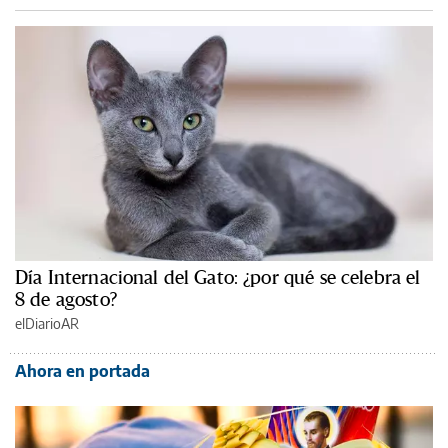
Día Internacional del Gato: ¿por qué se celebra el
8 de agosto?
elDiarioAR
Ahora en portada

● TASK
Without including any picture, output all the material exactly as it appears.

● RESULT FOR THIS EXERCISE
Día Internacional del Gato: ¿por qué se celebra el
8 de agosto?
elDiarioAR
Ahora en portada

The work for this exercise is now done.